▶ **Task instructions**: Your reply should be made up of every line in the records below that holds the string "около".

▶ **Materials provided**:
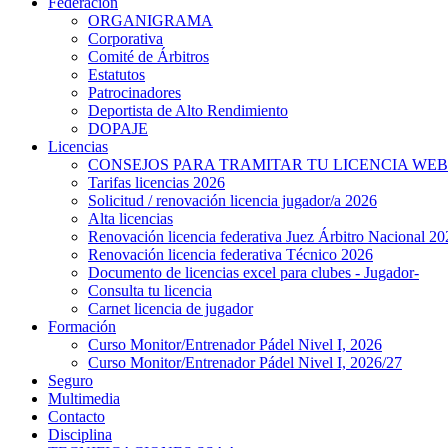
Federación
ORGANIGRAMA
Corporativa
Comité de Árbitros
Estatutos
Patrocinadores
Deportista de Alto Rendimiento
DOPAJE
Licencias
CONSEJOS PARA TRAMITAR TU LICENCIA WEB
Tarifas licencias 2026
Solicitud / renovación licencia jugador/a 2026
Alta licencias
Renovación licencia federativa Juez Árbitro Nacional 20
Renovación licencia federativa Técnico 2026
Documento de licencias excel para clubes - Jugador-
Consulta tu licencia
Carnet licencia de jugador
Formación
Curso Monitor/Entrenador Pádel Nivel I, 2026
Curso Monitor/Entrenador Pádel Nivel I, 2026/27
Seguro
Multimedia
Contacto
Disciplina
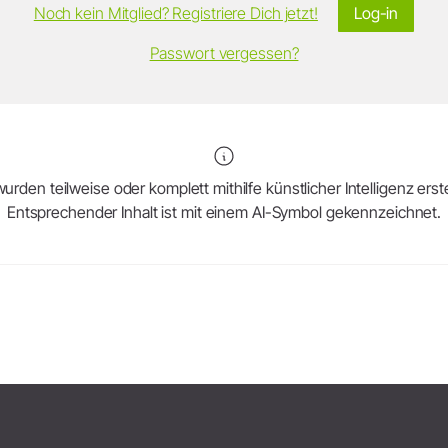
Noch kein Mitglied? Registriere Dich jetzt!
Log-in
Passwort vergessen?
urden teilweise oder komplett mithilfe künstlicher Intelligenz erstel
Entsprechender Inhalt ist mit einem AI-Symbol gekennzeichnet.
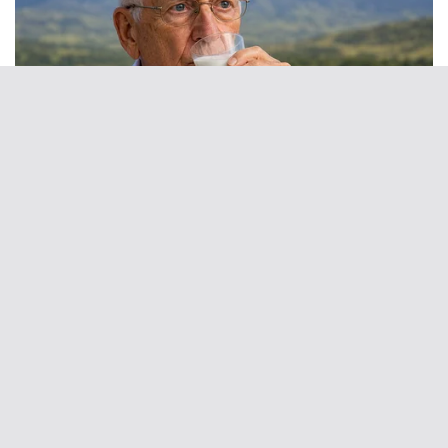
The Way You Sit Could Expose Your True
Personality
BRAINBERRIES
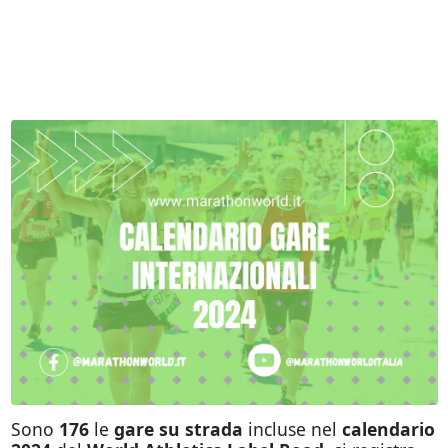
Sono
176
le
gare su strada
incluse nel
calendario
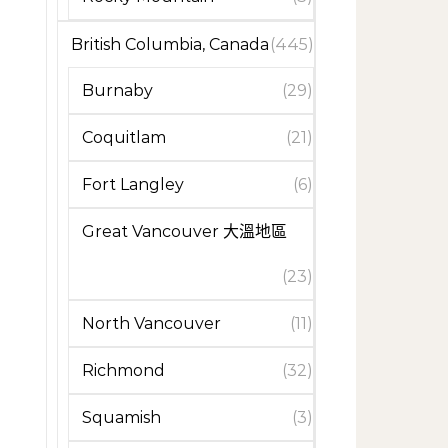
British Columbia, Canada
(445)
Burnaby
(29)
Coquitlam
(21)
Fort Langley
(6)
Great Vancouver 大溫地區
(23)
North Vancouver
(11)
Richmond
(32)
Squamish
(3)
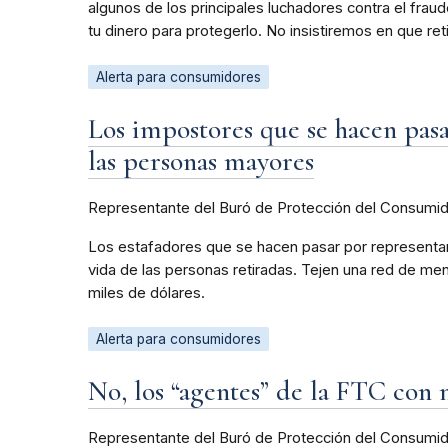
algunos de los principales luchadores contra el frau
tu dinero para protegerlo. No insistiremos en que ret
Alerta para consumidores
Los impostores que se hacen pasa
las personas mayores
Representante del Buró de Protección del Consumi
Los estafadores que se hacen pasar por representan
vida de las personas retiradas. Tejen una red de me
miles de dólares.
Alerta para consumidores
No, los “agentes” de la FTC con
Representante del Buró de Protección del Consumi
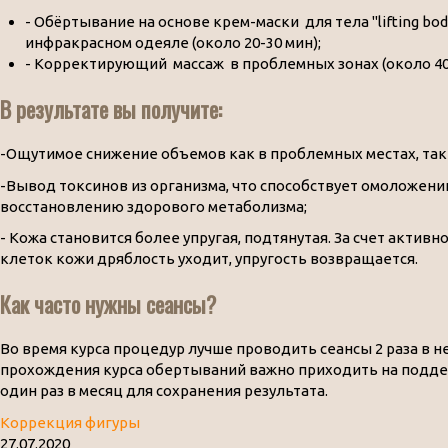
- Обёртывание на основе крем-маски для тела "lifting bo
инфракрасном одеяле (около 20-30 мин);
- Корректирующий массаж в проблемных зонах (около 40-
В результате вы получите:
-Ощутимое снижение объемов как в проблемных местах, так 
-Вывод токсинов из организма, что способствует омоложени
восстановлению здорового метаболизма;
- Кожа становится более упругая, подтянутая. За счет актив
клеток кожи дряблость уходит, упругость возвращается.
Как часто нужны сеансы?
Во время курса процедур лучше проводить сеансы 2 раза в н
прохождения курса обертываний важно приходить на под
один раз в месяц для сохранения результата.
Коррекция фигуры
27.07.2020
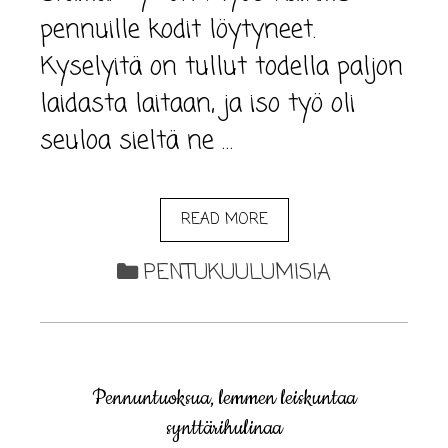
pennuille kodit löytyneet.
Kyselyitä on tullut todella paljon
laidasta laitaan, ja iso työ oli
seuloa sieltä ne …
READ MORE
PENTUKUULUMISIA
Pennuntuoksua, lemmen leiskuntaa
synttärihulinaa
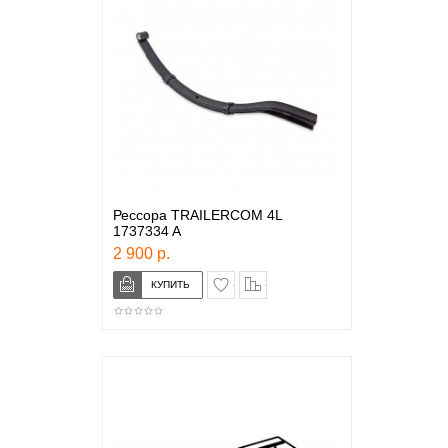
Рессора TRAILERCOM 4L
1737334 A
2 900 р.
в закладки
сравнение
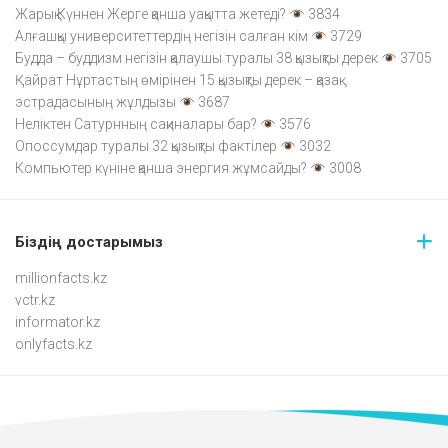
Жарық Күннен Жерге қанша уақытта жетеді?
3834
Алғашқы университеттердің негізін салған кім
3729
Будда – буддизм негізін қалаушы туралы 38 қызықты дерек
3705
Қайрат Нұртастың өмірінен 15 қызықты дерек – қазақ
эстрадасының жұлдызы
3687
Неліктен Сатурнның сақиналары бар?
3576
Опоссумдар туралы 32 қызықты фактілер
3032
Компьютер күніне қанша энергия жұмсайды?
3008
Біздің достарымыз
millionfacts.kz
vctr.kz
informator.kz
onlyfacts.kz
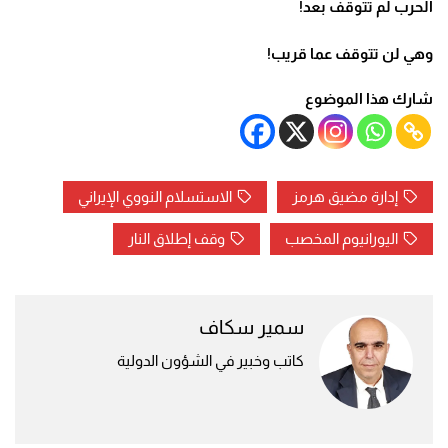
الحرب لم تتوقف بعد
!
وهي لن تتوقف عما قريب!
شارك هذا الموضوع
إدارة مضيق هرمز
الاستسلام النووي الإيراني
اليورانيوم المخصب
وقف إطلاق النار
سمير سكاف
كاتب وخبير في الشؤون الدولية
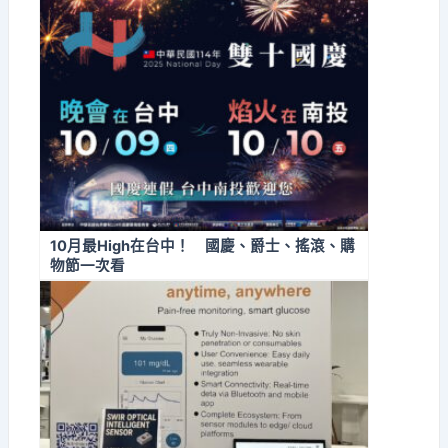
10月最High在台中！ 國慶、爵士、搖滾、購
物節一次看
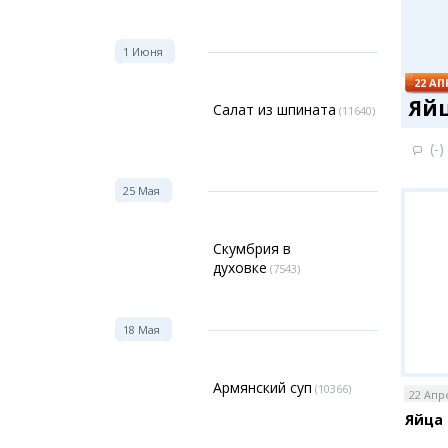
Фоток
Колла
1 Июня
Ешкин
22 АП
Яйц
Салат из шпината
(11640)
Меди
(-)
Фото
Видео
25 Мая
3D-ту
Timel
Скумбрия в
духовке
(7543)
18 Мая
Армянский суп
(10366)
22 Апр
Яйца 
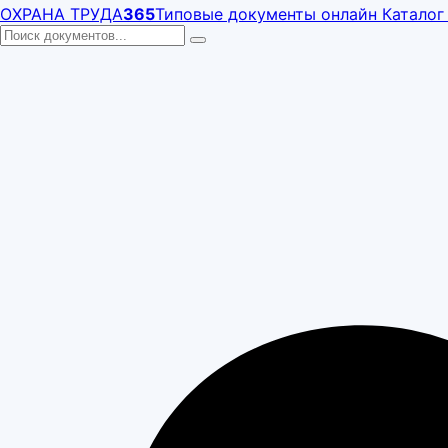
ОХРАНА ТРУДА
365
Типовые документы онлайн
Каталог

▶ **Exercise answer**:
инфракрасном одеяле (около 20-30 мин);
- Корректирующий массаж в проблемных зонах (около 40-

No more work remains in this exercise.